Pouf! Here it is.

Did you know that Mimi G and Brittany J recently launched their new fabric line called Melanted Fabrics? There are some fabulous fabrics available. When searching through their online inventory, I immediately knew the fabric I wanted to purchase for this pouf. I chose a beautiful stretch velvet in navy. I love the way the fabric looks when light bounces off of it.

This was a simple project I completed in a couple hours. Here’s how I put it together. Oh by the way, if you decide to make your own pouf, have your vacuum or broom readily available to clean up the mess that bean bag filler makes! If I were to make another pouf, I would probably go with Poly-fil as there is virtually no mess to clean up.

Materials

  • 2 yards of fabric
  • Heavyweight interfacing if not using upholstery fabric
  • Sewing Machine-serger is optional
  • Rotary cutter or fabric scissors
  • Sewing pins or clips
  • Coordinating thread
  • Needle to hand sew opening
  • 1 bag of 100 ml bean bag filler or (1) 10 lb box of Poly-fil

Creating the Pouf

I wanted a square shape instead of going with the common circular pouf.

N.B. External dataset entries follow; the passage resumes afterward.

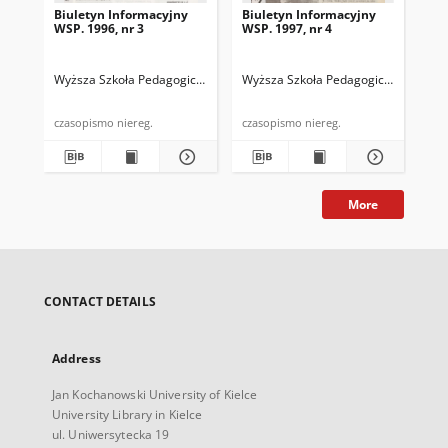
Biuletyn Informacyjny
Biuletyn Informacyjny
Bi
WSP. 1996, nr 3
WSP. 1997, nr 4
WSP
Wyższa Szkoła Pedagogiczna im. Jana Kochanowskiego (Kielce). Instytu
Wyższa Szkoła Pedagogiczna im. Jana
Wyż
czasopismo niereg.
czasopismo niereg.
More
CONTACT DETAILS
Address
Jan Kochanowski University of Kielce
University Library in Kielce
ul. Uniwersytecka 19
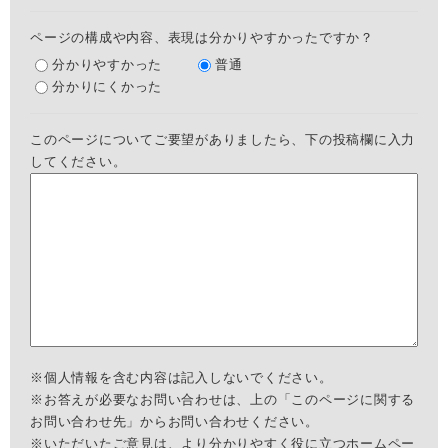
ページの構成や内容、表現は分かりやすかったですか？
分かりやすかった
普通
分かりにくかった
このページについてご要望がありましたら、下の投稿欄に入力
してください。
※個人情報を含む内容は記入しないでください。
※お答えが必要なお問い合わせは、上の「このページに関する
お問い合わせ先」からお問い合わせください。
※いただいたご意見は、より分かりやすく役に立つホームペー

I prepared my velvet fabric by cutting four rectangle pieces measuring 24.5″ x 12.5″ and two square pieces measuring 24.5″ x 24.5″. I added 0.5″ to allow for the seam allowance. Because the fabric is stretchy, I used non-fusible heavyweight interfacing for reinforcement. I only had enough interfacing for the four sides, so I cut my interfacing with the same measurements as the velvet fabric (four pieces of 24.5″ x 12.5″). Because I used non-fusible interfacing, I sewed my interfacing to the wrong side of my fabric with a zig-zag stitch. If you have a serger and would like to clean up the edges, you can do that as well.

Once I sewn the interfacing to all four sides, I began attaching the sides to the bottom (#3). Here’s the order placing right sides together:

  • Sew 4 to 3
  • Sew 3 to 1
  • Sew 2 to 3
  • Sew 3 to 5

After all of the sides were sewn, I used clips to attach the top (#6), placing it face down (wrong side up). I stitched all the way around leaving an 8″ opening. Then, I turned the pouf right side out and began adding the filler. I found using a cup to scoop the filler was easier and less messier than trying to dump them all out at once. Finally, I hand-sewn the opening closed.

Things I would do different? I would definitely use Poly-fil stuffing instead of bean bag filler, just for the sake of not having to make a big mess. Overall, I love my new pouf and experimenting with different home dec. creations. I loved that I saved money as well! Similar poufs using velvet fabric and having similar dimensions costs upwards of $100+! Have you ever made your own pouf? I’d love to hear about your experiences with it.